* **RECORDS FOR PROCESSING**:
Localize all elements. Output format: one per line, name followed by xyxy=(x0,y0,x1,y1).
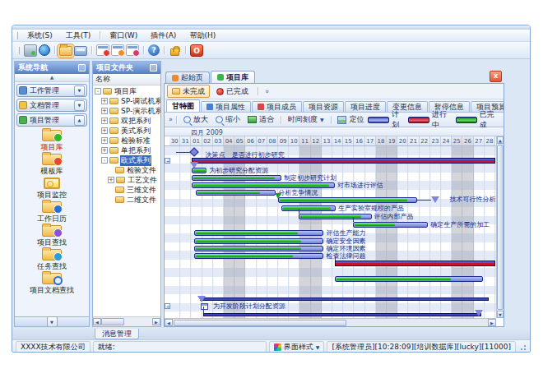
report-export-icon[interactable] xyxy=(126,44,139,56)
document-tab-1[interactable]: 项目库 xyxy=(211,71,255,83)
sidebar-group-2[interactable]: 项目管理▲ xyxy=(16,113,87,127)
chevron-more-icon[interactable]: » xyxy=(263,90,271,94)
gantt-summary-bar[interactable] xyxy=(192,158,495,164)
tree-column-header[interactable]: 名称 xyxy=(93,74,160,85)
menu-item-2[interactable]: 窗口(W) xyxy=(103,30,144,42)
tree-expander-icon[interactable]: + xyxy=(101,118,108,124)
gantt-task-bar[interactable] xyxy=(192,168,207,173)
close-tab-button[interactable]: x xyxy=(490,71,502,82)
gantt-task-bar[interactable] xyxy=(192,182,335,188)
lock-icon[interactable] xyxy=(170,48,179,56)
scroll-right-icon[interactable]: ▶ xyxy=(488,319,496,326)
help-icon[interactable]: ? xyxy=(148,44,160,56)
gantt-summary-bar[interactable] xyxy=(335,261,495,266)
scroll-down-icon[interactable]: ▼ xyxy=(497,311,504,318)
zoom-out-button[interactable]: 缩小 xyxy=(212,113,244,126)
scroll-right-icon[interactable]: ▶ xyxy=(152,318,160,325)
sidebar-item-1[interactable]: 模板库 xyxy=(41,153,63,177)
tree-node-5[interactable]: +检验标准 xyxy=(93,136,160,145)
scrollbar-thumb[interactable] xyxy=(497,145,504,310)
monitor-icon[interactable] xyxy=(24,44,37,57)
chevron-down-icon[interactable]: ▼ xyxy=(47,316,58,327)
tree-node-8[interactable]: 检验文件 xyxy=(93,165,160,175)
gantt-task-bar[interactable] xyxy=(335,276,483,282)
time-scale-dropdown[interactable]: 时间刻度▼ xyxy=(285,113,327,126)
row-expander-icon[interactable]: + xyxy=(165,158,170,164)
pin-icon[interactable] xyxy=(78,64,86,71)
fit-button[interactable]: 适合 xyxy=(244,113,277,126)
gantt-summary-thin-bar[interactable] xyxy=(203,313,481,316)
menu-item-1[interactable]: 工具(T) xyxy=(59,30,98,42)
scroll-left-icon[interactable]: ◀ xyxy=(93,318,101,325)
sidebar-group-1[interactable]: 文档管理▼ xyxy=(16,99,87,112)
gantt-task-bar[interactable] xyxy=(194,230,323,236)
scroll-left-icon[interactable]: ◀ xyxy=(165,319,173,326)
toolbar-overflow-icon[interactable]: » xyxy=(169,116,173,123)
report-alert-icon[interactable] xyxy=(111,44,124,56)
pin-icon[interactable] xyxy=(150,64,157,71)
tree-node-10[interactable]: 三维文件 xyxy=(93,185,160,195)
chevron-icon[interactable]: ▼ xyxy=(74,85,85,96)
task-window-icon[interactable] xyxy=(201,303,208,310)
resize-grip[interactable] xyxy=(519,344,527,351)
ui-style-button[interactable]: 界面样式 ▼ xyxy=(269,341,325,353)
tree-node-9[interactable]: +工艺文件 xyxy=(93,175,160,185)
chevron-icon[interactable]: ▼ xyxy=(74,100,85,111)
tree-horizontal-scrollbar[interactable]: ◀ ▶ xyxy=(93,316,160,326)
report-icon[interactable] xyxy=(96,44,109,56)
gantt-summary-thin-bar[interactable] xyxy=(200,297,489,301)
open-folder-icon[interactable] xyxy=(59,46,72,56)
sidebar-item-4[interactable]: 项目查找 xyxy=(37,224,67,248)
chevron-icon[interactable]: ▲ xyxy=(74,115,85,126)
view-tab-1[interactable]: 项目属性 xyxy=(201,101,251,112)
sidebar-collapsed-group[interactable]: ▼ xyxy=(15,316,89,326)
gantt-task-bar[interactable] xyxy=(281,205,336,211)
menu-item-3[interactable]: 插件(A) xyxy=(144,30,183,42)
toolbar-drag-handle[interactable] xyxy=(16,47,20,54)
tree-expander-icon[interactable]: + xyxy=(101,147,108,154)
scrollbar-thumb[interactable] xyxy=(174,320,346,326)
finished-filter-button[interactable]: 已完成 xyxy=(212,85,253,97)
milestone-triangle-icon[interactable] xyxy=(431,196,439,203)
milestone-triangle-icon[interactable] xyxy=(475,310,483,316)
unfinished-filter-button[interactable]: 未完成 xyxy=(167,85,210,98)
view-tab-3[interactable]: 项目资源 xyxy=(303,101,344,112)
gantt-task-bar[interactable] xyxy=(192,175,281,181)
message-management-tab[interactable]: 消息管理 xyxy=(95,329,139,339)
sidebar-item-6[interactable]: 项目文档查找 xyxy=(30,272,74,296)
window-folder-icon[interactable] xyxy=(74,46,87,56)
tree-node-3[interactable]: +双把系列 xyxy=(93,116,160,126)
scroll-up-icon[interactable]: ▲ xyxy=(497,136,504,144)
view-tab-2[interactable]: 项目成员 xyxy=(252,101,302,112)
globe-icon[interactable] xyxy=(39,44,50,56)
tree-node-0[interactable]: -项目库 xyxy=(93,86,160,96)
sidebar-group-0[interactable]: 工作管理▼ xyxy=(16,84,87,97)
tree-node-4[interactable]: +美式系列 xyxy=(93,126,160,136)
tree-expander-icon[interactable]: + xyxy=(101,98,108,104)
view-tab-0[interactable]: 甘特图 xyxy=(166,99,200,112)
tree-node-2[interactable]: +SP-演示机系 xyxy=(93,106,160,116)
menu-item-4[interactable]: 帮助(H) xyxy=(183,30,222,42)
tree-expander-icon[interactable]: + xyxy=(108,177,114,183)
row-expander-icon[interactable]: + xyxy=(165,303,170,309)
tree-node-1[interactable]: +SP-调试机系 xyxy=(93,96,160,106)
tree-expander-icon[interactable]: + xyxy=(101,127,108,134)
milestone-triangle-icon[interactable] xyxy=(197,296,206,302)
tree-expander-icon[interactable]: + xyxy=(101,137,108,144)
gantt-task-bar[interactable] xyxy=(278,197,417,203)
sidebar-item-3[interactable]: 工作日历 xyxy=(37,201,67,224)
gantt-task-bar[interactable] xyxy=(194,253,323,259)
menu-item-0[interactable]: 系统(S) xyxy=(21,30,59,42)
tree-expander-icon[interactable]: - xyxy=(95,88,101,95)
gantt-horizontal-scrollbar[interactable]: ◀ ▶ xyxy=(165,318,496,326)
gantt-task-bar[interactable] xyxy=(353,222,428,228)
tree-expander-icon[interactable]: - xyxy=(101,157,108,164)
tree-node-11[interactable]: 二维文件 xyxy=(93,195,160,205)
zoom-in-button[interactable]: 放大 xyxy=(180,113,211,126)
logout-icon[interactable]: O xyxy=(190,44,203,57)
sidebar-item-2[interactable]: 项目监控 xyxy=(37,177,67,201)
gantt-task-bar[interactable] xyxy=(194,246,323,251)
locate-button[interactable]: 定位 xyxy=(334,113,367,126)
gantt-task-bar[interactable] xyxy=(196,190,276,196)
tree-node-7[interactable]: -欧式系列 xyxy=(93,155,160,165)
...
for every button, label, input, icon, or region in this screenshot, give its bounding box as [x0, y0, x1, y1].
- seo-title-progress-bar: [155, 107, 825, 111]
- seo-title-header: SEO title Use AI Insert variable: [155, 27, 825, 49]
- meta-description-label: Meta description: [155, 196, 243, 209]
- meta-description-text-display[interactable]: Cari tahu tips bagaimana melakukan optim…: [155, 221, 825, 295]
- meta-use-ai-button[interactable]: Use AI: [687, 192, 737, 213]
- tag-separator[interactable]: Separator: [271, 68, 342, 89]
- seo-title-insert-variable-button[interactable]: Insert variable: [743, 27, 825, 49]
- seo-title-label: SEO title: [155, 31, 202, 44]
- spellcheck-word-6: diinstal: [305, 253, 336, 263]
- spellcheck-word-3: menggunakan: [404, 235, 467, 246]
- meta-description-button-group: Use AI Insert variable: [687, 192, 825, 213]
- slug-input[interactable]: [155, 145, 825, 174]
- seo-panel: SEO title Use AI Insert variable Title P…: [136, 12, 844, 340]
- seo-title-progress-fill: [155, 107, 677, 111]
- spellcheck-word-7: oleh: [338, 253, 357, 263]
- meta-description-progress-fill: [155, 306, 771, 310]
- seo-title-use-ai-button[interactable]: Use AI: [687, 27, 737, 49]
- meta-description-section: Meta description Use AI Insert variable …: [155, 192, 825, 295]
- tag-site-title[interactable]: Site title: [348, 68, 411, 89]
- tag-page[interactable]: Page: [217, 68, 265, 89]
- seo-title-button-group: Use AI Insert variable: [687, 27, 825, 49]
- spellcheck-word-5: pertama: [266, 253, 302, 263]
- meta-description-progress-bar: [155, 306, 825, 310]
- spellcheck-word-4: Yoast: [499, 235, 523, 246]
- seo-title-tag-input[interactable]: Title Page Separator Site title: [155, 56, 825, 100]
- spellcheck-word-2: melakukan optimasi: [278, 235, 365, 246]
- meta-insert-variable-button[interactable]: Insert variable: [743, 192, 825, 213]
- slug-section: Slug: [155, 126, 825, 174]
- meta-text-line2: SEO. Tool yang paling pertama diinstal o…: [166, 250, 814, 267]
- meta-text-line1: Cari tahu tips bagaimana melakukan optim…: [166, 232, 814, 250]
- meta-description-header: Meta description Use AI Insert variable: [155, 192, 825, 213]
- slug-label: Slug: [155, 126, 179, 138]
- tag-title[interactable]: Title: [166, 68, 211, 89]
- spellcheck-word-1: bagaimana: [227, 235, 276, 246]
---
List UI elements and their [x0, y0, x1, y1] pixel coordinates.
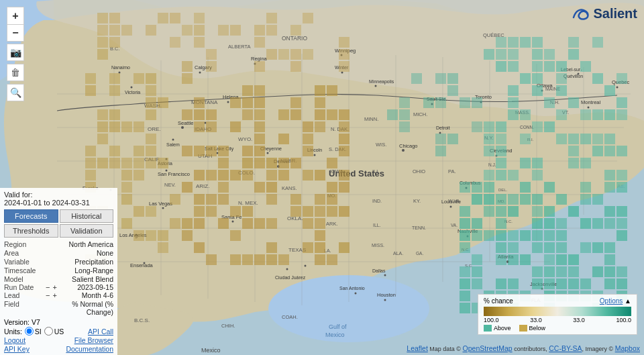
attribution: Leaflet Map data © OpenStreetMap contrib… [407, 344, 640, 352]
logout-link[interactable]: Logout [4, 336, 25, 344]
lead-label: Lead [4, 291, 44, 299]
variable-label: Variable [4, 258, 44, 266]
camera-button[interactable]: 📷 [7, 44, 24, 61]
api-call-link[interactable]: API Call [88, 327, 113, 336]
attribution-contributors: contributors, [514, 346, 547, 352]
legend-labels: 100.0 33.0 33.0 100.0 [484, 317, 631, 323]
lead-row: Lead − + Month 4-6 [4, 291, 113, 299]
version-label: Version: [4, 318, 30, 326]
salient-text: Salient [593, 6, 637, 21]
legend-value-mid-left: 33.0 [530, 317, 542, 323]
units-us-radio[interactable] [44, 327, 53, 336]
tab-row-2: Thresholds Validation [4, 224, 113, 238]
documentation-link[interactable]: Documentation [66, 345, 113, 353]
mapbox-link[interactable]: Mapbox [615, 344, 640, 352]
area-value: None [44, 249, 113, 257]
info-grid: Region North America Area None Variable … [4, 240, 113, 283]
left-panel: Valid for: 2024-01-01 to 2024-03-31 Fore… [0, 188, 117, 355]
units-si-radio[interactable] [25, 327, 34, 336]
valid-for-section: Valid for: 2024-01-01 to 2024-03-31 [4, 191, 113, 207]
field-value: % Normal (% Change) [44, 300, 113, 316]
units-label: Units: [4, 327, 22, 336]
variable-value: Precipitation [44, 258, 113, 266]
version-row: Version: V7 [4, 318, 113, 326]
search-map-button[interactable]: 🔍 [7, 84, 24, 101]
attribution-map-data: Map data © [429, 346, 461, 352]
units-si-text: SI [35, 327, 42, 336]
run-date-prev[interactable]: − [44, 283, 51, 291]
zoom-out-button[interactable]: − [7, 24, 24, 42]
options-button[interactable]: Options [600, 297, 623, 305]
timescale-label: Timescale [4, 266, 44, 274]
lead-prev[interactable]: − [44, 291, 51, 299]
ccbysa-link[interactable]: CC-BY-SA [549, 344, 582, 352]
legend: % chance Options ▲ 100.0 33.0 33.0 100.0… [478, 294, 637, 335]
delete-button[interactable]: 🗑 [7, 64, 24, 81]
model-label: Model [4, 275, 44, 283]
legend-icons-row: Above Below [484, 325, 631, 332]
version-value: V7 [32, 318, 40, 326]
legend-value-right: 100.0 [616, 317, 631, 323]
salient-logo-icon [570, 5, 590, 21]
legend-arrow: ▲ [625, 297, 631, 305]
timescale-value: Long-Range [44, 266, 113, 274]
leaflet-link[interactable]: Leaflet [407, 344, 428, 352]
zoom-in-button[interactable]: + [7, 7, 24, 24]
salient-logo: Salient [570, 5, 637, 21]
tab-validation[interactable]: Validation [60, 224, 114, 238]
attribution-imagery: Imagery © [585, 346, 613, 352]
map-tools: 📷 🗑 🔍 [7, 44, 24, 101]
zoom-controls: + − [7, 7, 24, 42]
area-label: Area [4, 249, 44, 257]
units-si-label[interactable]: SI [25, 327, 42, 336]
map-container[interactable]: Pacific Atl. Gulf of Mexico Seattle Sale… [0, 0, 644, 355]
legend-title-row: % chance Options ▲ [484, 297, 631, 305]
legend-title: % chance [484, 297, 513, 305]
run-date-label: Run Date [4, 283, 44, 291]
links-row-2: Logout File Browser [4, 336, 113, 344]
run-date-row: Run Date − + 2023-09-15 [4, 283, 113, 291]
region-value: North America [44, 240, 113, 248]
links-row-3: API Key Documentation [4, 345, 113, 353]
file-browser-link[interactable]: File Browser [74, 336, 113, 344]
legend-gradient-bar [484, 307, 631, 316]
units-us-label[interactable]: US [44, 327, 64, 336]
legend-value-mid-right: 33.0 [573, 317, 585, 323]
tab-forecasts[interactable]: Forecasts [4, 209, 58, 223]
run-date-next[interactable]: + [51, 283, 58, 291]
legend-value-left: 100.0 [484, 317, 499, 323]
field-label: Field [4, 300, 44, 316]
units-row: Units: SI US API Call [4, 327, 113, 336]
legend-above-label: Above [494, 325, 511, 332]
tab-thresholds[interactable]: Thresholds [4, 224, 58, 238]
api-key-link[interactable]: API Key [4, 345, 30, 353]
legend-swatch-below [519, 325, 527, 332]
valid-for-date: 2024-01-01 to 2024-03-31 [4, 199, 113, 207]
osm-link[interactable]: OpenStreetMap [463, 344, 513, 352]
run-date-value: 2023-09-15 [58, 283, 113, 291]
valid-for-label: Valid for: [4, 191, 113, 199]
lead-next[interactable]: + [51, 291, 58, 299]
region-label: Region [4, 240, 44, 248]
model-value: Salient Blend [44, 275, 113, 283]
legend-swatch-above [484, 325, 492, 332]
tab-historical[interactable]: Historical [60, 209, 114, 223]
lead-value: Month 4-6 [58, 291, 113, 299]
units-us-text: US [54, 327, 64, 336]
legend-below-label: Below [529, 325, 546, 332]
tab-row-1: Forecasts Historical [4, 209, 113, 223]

* **PROBLEM REQUIREMENTS**: Filter the listing above down to the lines that contain the word "Page".

* **SOLUTION TO THE EXERCISE**:
- tag-page[interactable]: Page: [217, 68, 265, 89]
- seo-title-tag-input[interactable]: Title Page Separator Site title: [155, 56, 825, 100]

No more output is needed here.